I hope we see more interest in wasm runtimes being used to host more dynamic sub environments, to host not just one amazing process but many processes. The promise of wasm components is to give us: standard, portable, lightweight, finely sandboxed, cross-language, compositional module (according to the wonderful talk linked below), and it seems so near, but this status quo of it being used so extensively in unikernel like applications, needing everything compiled ahead of time, feels like the area I want to see wasm expanding into not as a specification (the spec seems there!) but as a practicable doable thing, like what I want wasm components to be good for.

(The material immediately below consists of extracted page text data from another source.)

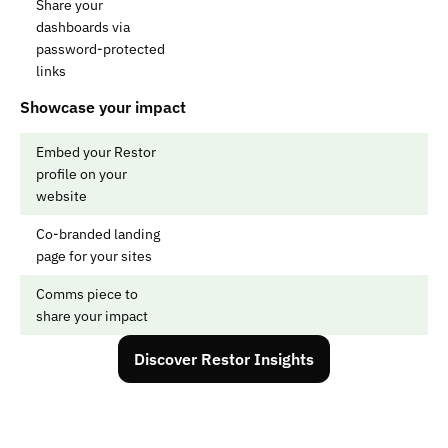
Share your 
dashboards via 
password-protected 
links
Showcase your impact
Embed your Restor 
profile on your 
website
Co-branded landing 
page for your sites
Comms piece to 
share your impact
Discover Restor Insights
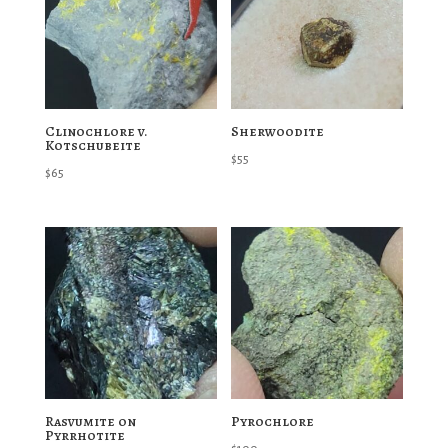
Clinochlore v.
Sherwoodite
Kotschubeite
$
55
$
65
Rasvumite on
Pyrochlore
Pyrrhotite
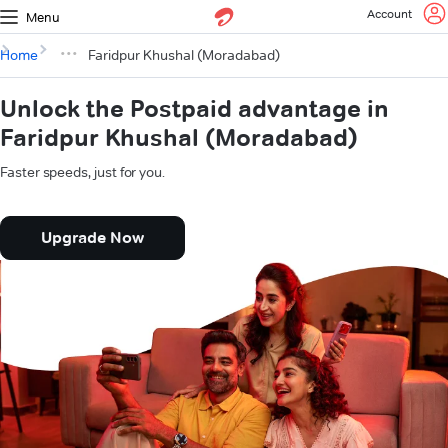
Account
Menu
Home
Faridpur Khushal (Moradabad)
Unlock the Postpaid advantage in
Faridpur Khushal (Moradabad)
Faster speeds, just for you.
Upgrade Now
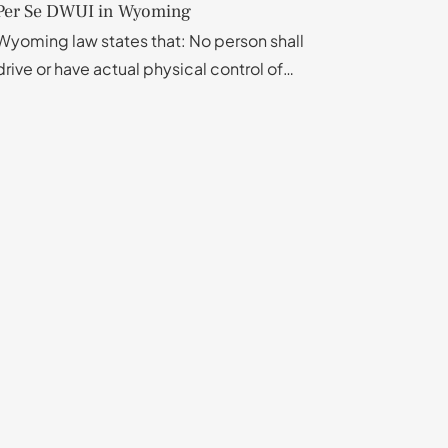
Per Se DWUI in Wyoming
Wyoming law states that: No person shall
drive or have actual physical control of…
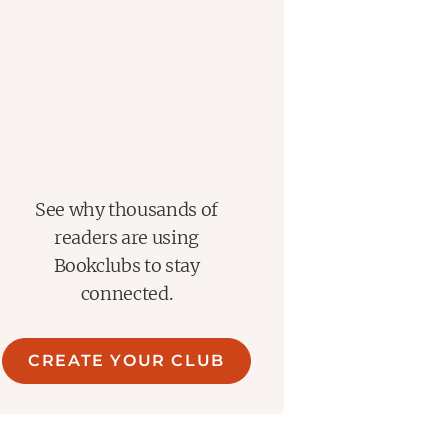
See why thousands of
readers are using
Bookclubs to stay
connected.
CREATE YOUR CLUB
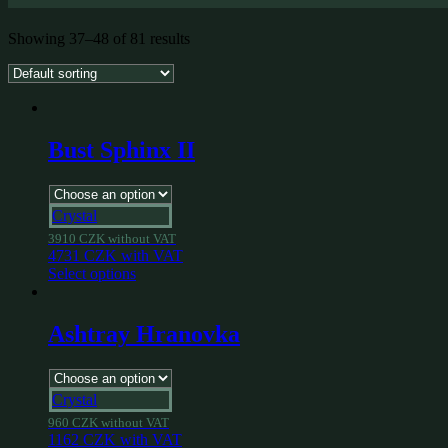
Showing 37–48 of 81 results
Bust Sphinx II
Crystal
3910
CZK
without VAT
4731
CZK
with VAT
Select options
Ashtray Hranovka
Crystal
960
CZK
without VAT
1162
CZK
with VAT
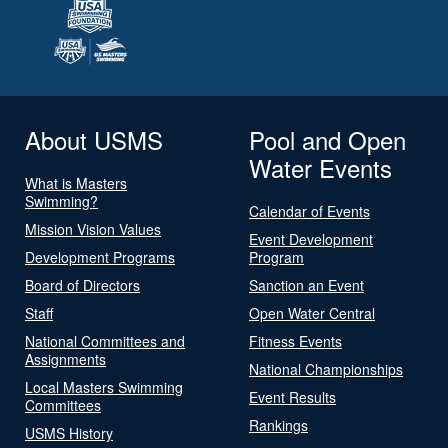
About USMS
Pool and Open
Water Events
What is Masters
Swimming?
Calendar of Events
Mission Vision Values
Event Development
Development Programs
Program
Board of Directors
Sanction an Event
Staff
Open Water Central
National Committees and
Fitness Events
Assignments
National Championships
Local Masters Swimming
Event Results
Committees
Rankings
USMS History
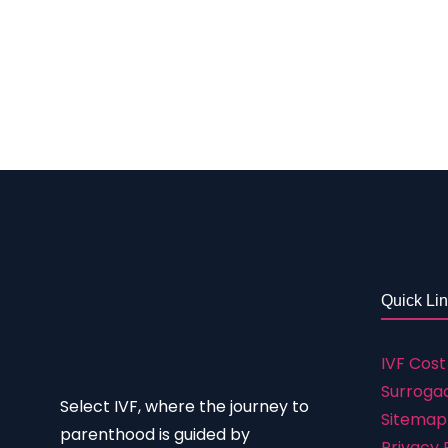
surrogacy Rs. 3,50,000 to 5,50,000 IVF with P
success rate of IVF depends on the challenge
reason, there are treatments that have been
mentioned in that success table as per the l
more about it, check out the table below t
Quick Li
IVF Cost
Surrogac
Select IVF, where the journey to
Sitemap
parenthood is guided by
Privacy 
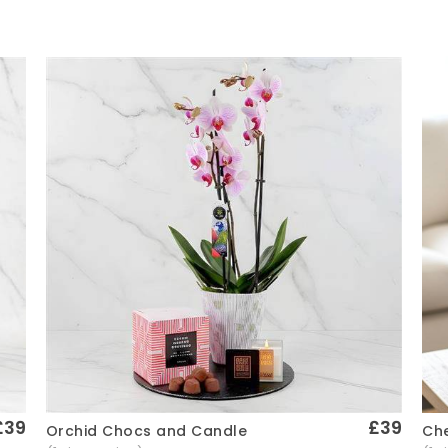
£39
£39
Che
Orchid Chocs and Candle
Quick View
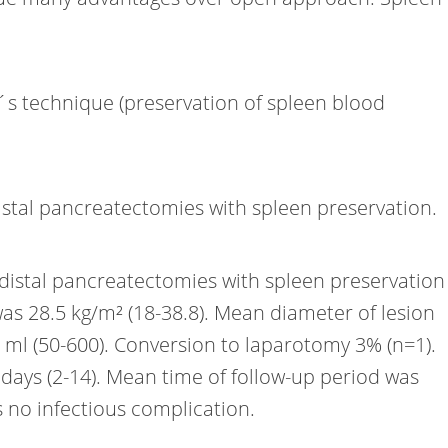
´s technique (preservation of spleen blood
istal pancreatectomies with spleen preservation.
 distal pancreatectomies with spleen preservation
s 28.5 kg/m² (18-38.8). Mean diameter of lesion
2 ml (50-600). Conversion to laparotomy 3% (n=1).
 days (2-14). Mean time of follow-up period was
 no infectious complication.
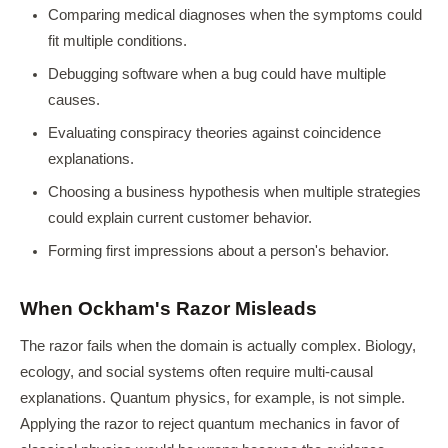
Comparing medical diagnoses when the symptoms could
fit multiple conditions.
Debugging software when a bug could have multiple
causes.
Evaluating conspiracy theories against coincidence
explanations.
Choosing a business hypothesis when multiple strategies
could explain current customer behavior.
Forming first impressions about a person's behavior.
When Ockham's Razor Misleads
The razor fails when the domain is actually complex. Biology,
ecology, and social systems often require multi-causal
explanations. Quantum physics, for example, is not simple.
Applying the razor to reject quantum mechanics in favor of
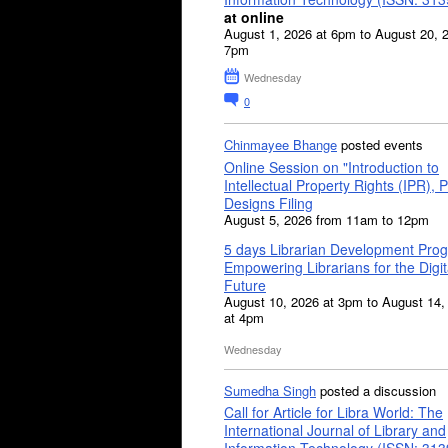
at online
August 1, 2026 at 6pm to August 20, 
7pm
Wednesday
0
Chinmayee Bhange
posted events
Online Session on "Introduction to
Intellectual Property Rights (IPR), P
Designs Filing
August 5, 2026 from 11am to 12pm
5 days Librarian Development Pro
Empowering Librarians for the Digit
Future
August 10, 2026 at 3pm to August 14,
at 4pm
Wednesday
Sumedha Singh
posted a discussion
Call for Article for Libra World: The
International Journal of Library and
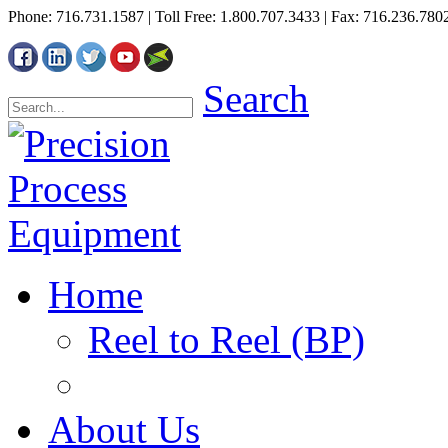
Phone: 716.731.1587 | Toll Free: 1.800.707.3433 | Fax: 716.236.780
Search
Home
Reel to Reel (BP)
About Us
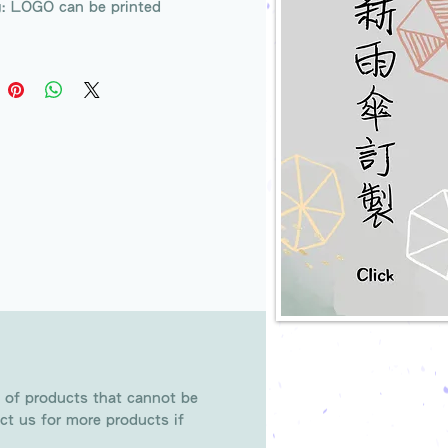
g: LOGO can be printed
 of products that cannot be
ct us for more products if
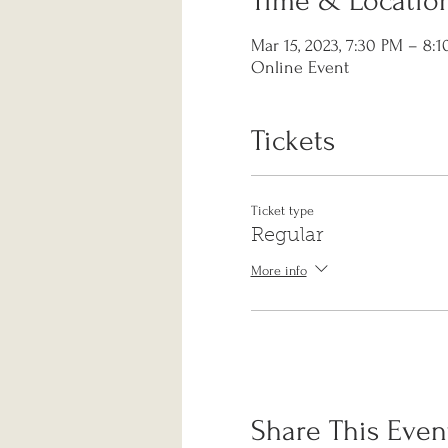
Time & Locatio
Mar 15, 2023, 7:30 PM – 8:
Online Event
Tickets
Ticket type
Regular
More info
Share This Even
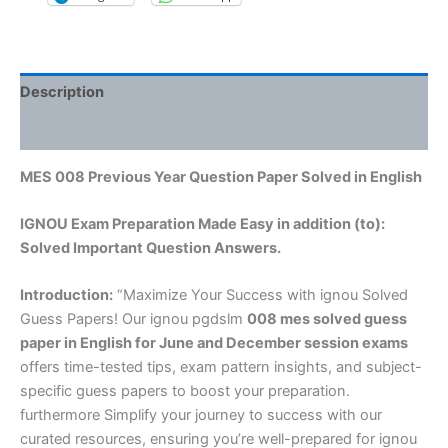
Description
Reviews (0)
MES 008 Previous Year Question Paper Solved in English
IGNOU Exam Preparation Made Easy in addition (to):
Solved Important Question Answers.
Introduction:
“Maximize Your Success with ignou Solved
Guess Papers! Our ignou pgdslm
008 mes solved guess
paper in English
for June and December session exams
offers time-tested tips, exam pattern insights, and subject-
specific guess papers to boost your preparation.
furthermore Simplify your journey to success with our
curated resources, ensuring you’re well-prepared for ignou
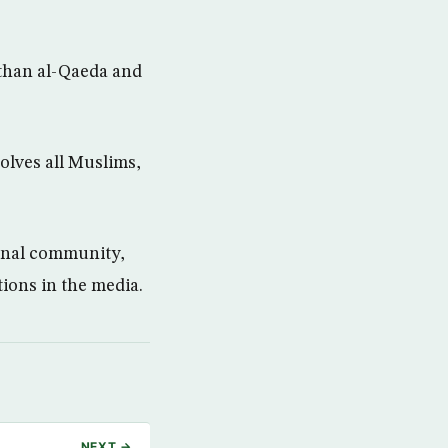
than al-Qaeda and
olves all Muslims,
ional community,
tions in the media.
NEXT →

Not just a distribution format but a runtime capability.

What is a Component (and Why) https://youtu.be/y3x4-nQeXxc

9d · 1h ago
I started on a Rust app that uses SDL3 and lets you script it via embedded V8[1]. But I'm very seriously tempted to fork it and embed wasmtime or wasmi and let you script it in anything, and include a few wasm compilers into the app for convenience so you just give it a file and it does the rest. Mainly because of the speed of wasmtime and wasmi compared to alternatives[2]. But my biggest concern is that this isn't adding any real convenience. You still have to set up whole code environments, which defeats the purpose of scripting it. Still, it's such a neat idea that I don't want to not do it, and I just might.

[1] https://sdegutis.github.io/blog/dear-everyone-hire-me-to-mak...

[2] https://github.com/khvzak/script-bench-rs

pjmlp · 1h ago
/rant mode on

Every few years since Xerox PARC, we get yet another attempt to bytecode userspace.

So far only IBM i, ChromeOS and Android managed to stick around, mostly thanks for their owners having the "my way or the highway" attitude, with management willing to support the teams no matter for how long it takes.

/rant mode off

Anyway, all the best for the project, looks cool.

9d · 1h ago
ChromeOS only uses V8 by happenstance, being an OS that's just a browser.

Android could have used anything and it would have been successful, even C++.

These were both successful purely because they're cheap, not because technology.

pjmlp · 42m ago
What matters is what is available for developers on userspace, regardless if they like it or not.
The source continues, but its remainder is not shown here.